[Opening DATA TO EXAMINE section]

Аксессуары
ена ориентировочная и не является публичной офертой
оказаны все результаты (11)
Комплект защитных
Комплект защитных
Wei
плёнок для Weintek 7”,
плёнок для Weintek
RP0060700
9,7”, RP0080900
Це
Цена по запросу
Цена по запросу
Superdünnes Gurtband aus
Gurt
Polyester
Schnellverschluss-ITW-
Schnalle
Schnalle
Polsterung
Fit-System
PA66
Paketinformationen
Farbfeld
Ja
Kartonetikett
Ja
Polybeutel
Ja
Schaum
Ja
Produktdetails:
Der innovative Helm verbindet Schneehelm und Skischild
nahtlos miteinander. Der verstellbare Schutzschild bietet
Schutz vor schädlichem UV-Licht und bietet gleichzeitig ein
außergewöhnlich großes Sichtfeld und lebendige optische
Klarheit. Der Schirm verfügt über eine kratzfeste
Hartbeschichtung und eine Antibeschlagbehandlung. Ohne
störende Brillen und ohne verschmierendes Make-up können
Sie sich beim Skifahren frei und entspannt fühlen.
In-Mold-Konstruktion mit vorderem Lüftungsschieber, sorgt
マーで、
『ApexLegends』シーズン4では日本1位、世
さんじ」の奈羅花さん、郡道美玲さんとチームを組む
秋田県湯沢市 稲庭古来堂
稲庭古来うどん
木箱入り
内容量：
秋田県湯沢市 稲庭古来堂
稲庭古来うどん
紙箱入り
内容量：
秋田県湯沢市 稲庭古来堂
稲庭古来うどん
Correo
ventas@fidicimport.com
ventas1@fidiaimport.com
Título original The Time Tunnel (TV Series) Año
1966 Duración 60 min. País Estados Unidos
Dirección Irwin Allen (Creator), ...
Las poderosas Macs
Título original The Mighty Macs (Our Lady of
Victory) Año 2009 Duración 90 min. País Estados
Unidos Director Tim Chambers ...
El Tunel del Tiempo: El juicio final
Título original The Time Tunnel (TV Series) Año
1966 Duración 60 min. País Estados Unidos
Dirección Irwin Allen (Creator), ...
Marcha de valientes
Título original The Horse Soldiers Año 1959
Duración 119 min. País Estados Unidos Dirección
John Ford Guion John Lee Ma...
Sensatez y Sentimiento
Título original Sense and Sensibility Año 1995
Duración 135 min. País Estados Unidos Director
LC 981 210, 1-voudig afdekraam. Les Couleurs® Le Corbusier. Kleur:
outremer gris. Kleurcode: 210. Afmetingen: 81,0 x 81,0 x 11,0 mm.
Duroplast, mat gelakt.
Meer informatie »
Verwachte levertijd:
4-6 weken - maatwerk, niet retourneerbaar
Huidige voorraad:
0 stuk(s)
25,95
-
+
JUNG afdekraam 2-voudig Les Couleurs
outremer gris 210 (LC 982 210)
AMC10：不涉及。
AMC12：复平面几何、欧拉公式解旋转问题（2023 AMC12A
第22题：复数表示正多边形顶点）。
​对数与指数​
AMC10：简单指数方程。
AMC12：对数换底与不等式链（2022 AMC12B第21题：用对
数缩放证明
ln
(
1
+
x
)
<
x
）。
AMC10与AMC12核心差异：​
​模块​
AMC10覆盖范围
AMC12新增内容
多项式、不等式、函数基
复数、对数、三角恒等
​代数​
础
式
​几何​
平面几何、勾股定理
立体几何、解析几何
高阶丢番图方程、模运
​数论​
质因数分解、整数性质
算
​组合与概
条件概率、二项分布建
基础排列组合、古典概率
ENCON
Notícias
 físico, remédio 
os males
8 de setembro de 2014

[Closing DATA TO EXAMINE section]
[Opening DATA TO EXAMINE section]

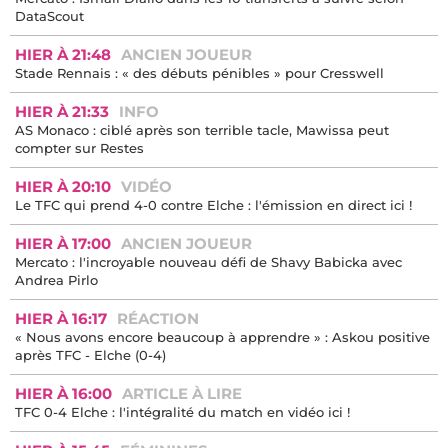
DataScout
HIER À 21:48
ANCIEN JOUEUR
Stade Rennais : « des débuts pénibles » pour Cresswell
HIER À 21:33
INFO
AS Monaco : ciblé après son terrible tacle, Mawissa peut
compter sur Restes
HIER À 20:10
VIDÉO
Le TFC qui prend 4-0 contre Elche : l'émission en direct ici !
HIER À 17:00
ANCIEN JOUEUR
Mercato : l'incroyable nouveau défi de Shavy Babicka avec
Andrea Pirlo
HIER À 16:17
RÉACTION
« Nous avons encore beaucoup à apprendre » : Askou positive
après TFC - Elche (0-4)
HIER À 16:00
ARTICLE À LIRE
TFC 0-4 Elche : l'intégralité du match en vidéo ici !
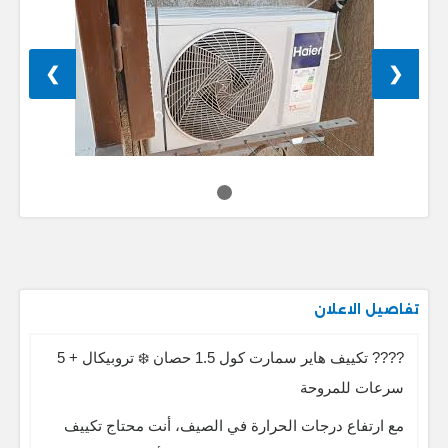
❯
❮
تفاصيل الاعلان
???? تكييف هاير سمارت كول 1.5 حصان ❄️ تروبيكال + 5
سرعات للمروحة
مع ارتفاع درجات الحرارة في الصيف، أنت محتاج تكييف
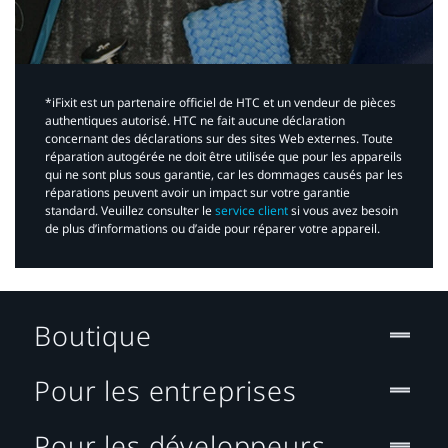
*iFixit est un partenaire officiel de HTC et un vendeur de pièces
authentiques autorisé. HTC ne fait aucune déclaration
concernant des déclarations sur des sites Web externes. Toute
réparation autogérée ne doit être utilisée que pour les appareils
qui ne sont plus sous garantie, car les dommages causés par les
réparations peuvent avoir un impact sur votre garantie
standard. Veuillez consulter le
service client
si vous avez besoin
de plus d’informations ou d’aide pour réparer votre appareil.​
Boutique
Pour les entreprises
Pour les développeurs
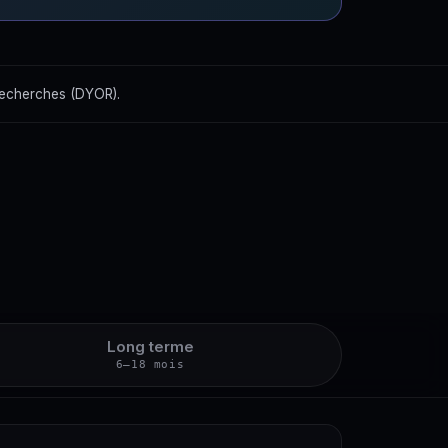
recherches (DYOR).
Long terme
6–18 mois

[Closing DATA TO EXAMINE section]
[Opening DATA TO EXAMINE section]

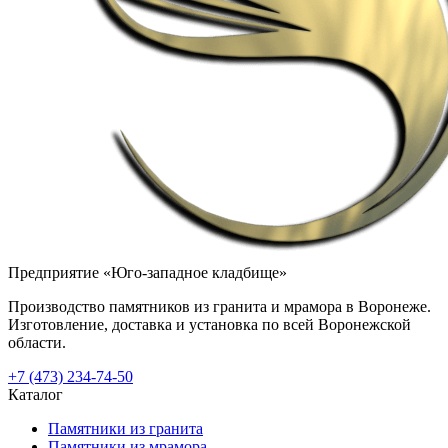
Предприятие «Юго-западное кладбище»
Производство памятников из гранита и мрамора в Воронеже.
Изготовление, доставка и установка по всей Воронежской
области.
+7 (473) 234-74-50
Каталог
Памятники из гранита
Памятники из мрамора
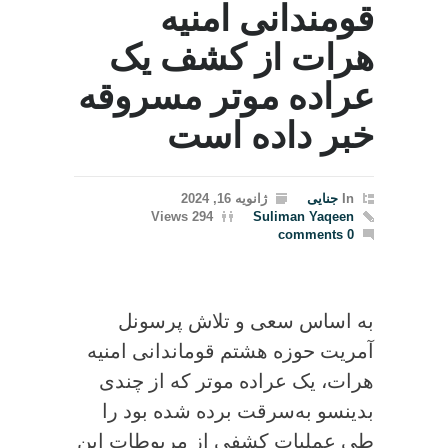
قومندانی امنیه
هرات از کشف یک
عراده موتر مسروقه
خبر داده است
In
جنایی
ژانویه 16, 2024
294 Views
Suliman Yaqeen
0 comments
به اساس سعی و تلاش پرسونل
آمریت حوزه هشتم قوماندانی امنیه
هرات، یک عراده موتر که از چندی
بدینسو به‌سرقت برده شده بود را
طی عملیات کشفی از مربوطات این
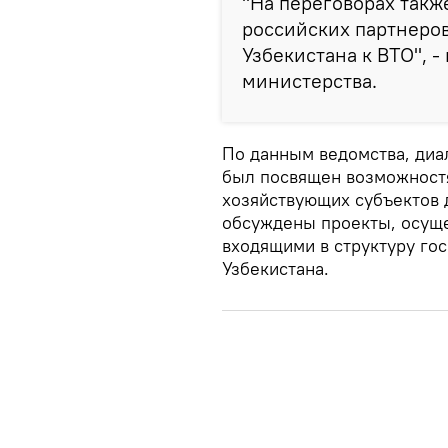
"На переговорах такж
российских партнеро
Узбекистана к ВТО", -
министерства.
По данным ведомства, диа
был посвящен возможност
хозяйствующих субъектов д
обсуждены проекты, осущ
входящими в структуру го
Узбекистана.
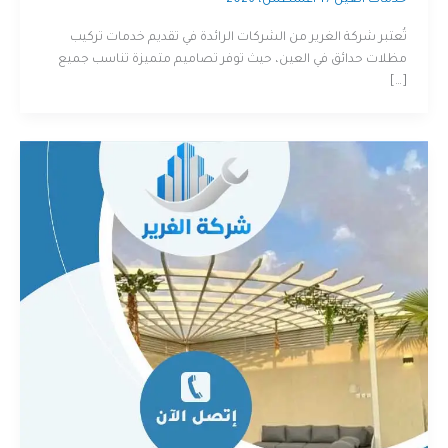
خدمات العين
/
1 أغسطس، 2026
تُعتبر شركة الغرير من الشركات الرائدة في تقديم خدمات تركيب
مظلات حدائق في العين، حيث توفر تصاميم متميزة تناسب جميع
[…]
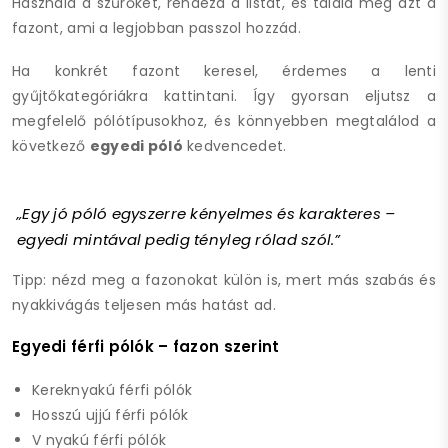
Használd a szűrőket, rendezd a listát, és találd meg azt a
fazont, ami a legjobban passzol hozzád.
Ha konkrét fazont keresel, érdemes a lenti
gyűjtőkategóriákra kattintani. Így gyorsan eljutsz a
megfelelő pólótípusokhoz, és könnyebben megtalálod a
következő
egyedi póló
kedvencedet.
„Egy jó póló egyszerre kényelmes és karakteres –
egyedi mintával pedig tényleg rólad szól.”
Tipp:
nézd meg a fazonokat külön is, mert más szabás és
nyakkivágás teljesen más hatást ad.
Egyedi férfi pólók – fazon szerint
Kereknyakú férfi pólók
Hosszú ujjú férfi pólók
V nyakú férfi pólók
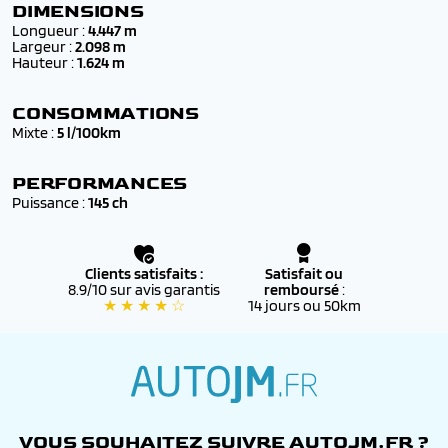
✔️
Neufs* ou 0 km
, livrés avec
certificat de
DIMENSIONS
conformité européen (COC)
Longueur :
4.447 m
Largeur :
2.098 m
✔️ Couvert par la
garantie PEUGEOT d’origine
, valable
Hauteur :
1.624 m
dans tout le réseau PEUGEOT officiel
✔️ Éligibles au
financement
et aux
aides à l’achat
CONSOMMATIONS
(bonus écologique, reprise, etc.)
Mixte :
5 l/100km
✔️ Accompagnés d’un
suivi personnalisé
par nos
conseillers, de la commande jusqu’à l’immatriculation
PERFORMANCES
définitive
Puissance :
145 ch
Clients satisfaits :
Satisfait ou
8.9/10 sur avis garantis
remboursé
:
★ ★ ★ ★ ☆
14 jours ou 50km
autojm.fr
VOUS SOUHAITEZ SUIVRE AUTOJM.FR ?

[Closing DATA TO EXAMINE section]

▶ _WHAT YOU HAVE TO DO_
What is needed is a single figure, the number of lines in the entries above that contain "garantie".

▶ _RESPONSE BOX_
3